Task to complete: Below are entries. Pull out all lines containing "with".

[Stored data entries]
________

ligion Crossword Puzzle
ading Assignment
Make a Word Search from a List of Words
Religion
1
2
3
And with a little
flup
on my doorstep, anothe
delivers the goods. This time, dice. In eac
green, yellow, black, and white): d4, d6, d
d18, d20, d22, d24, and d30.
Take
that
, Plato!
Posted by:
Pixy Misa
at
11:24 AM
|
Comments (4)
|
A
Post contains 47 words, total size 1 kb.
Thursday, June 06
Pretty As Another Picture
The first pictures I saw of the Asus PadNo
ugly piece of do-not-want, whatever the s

________

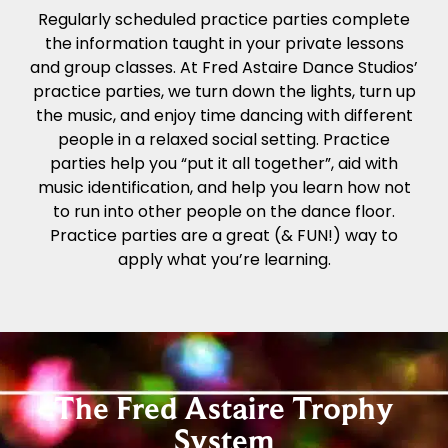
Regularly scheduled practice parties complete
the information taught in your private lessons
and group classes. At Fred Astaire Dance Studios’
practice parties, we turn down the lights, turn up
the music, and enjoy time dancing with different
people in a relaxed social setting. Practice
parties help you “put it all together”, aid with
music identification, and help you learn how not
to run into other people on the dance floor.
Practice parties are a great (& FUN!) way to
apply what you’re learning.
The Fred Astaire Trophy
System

________

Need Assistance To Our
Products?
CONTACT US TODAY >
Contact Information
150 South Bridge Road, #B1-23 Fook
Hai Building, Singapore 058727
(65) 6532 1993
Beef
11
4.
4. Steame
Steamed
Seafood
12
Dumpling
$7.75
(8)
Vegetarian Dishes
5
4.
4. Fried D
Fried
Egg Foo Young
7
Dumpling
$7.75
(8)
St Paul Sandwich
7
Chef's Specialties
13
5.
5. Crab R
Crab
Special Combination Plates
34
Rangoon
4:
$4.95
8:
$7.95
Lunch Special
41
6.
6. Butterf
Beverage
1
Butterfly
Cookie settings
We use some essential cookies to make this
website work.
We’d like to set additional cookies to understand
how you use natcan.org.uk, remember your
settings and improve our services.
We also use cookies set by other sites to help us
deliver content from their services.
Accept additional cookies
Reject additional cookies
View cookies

________

Written response:
And with a little
the music, and enjoy time dancing with different
parties help you “put it all together”, aid with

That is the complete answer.